Katharina Heinig lief auf Platz 39 (Foto: Jens Priedemuth)

Katharina Heinig hat sich bei ihrem ersten WM-Auftritt achtbar präsentiert. Die 27-jährige Marathonläuferin, die für die LG Eintracht Frankfurt startet, belegte am Sonntagnachmittag auf dem Rundkurs in der britischen Metropole nach 2:39:59 Stunden den 39. Platz. Beste Deutsche war Fate Tola von der LG Braunschweig in 2:33:39 Stunden (Platz 22). Den WM-Titel gewann die gebürtige Kenianerin Rose Chelimo, die seit etwas mehr als achtzehn Monaten für Bahrain startet. Sie benötigte für die 42,195 Kilometer lange Strecke 2:27:11 Stunden und lag nach einem in der Schlussphase dramatischen Dreikampf knapp vor der zweimaligen Weltmeisterin Edna Kiplagat (Kenia/2:27:18) und der zeitgleichen US-Amerikanerin Amy Cragg.

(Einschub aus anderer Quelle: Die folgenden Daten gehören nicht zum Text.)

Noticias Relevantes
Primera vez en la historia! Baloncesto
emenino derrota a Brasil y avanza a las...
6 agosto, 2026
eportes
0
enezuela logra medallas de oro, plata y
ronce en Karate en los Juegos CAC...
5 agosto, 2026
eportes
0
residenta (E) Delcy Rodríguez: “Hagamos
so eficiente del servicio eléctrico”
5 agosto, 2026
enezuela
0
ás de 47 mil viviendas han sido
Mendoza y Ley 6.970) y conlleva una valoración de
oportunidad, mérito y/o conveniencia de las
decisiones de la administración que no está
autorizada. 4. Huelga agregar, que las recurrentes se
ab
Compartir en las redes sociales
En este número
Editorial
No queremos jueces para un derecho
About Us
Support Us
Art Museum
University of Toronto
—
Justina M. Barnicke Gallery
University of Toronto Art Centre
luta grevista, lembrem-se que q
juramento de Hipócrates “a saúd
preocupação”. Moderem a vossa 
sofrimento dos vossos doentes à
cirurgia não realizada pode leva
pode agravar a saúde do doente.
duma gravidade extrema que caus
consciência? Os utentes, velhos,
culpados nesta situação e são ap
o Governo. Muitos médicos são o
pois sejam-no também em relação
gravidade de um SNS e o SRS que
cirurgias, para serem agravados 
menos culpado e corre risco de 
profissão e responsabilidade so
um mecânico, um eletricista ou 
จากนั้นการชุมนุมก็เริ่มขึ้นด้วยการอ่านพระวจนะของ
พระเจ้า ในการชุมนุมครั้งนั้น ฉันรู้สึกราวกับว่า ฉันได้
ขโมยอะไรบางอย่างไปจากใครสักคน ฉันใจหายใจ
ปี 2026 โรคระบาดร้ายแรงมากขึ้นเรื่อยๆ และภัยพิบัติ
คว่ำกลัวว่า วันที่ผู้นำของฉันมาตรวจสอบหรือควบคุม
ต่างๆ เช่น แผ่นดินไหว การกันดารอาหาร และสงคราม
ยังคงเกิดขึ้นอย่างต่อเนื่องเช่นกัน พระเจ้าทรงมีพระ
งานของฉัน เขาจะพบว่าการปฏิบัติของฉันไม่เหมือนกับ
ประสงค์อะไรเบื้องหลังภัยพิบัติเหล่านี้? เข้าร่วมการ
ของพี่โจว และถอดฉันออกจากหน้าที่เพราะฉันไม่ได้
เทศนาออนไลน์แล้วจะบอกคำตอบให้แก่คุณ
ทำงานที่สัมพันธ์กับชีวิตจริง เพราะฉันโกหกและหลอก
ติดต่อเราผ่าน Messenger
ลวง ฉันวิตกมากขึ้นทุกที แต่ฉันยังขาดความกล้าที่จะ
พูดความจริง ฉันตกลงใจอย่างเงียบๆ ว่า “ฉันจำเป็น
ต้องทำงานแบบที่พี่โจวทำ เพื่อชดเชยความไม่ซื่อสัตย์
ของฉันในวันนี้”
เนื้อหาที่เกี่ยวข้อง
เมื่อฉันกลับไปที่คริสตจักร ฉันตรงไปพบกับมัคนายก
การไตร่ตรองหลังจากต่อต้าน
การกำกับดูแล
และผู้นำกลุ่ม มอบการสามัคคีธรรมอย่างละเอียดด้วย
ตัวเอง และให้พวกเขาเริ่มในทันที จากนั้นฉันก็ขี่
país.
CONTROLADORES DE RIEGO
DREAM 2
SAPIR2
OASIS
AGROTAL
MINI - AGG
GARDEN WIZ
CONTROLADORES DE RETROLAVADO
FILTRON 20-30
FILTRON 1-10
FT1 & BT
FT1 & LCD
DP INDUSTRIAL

Katharina Heinig sagte den Reportern von leichtathletik.de nach dem Rennen: „Die Strecke war nicht einfach. Ich habe etwas ruhiger angefangen. Dann konnte ich in einer kleinen Gruppe eine Läuferin nach der anderen einkassieren. Die dritte Runde war noch okay, aber die vierte war hart. Ich habe gemerkt, dass die Sonne, die Anstiege und der Gegenwind doch mehr Energie gekostet haben. Hinten raus war es eine Qual, es ging darum, an Läuferinnen dran zu bleiben, sich wieder an neue heranzuziehen. Das habe ich geschafft und mich ein paar Plätze vorgearbeitet. Die Zeit war dann völlig egal. Es ist schön, dass ich unter 2:40 Stunden geblieben bin. Bei einer Bestzeit von 2:28 Stunden erwartet man vielleicht etwas anderes. Aber es war ein Meisterschaftsrennen. Es ist meine erste WM und dafür war es, denke ich, okay. Ich habe jetzt eine Woche Urlaub, dann fange ich wieder mit dem Training an. Im Herbst sind noch Rennen geplant, welche genau, weiß ich noch nicht. Die EM 2018 in Berlin ist das nächste große Ziel. Bei einer WM möchte ich auch sehr gerne wieder starten und dann eine deutlich bessere Leistung abliefern.“ (tin.)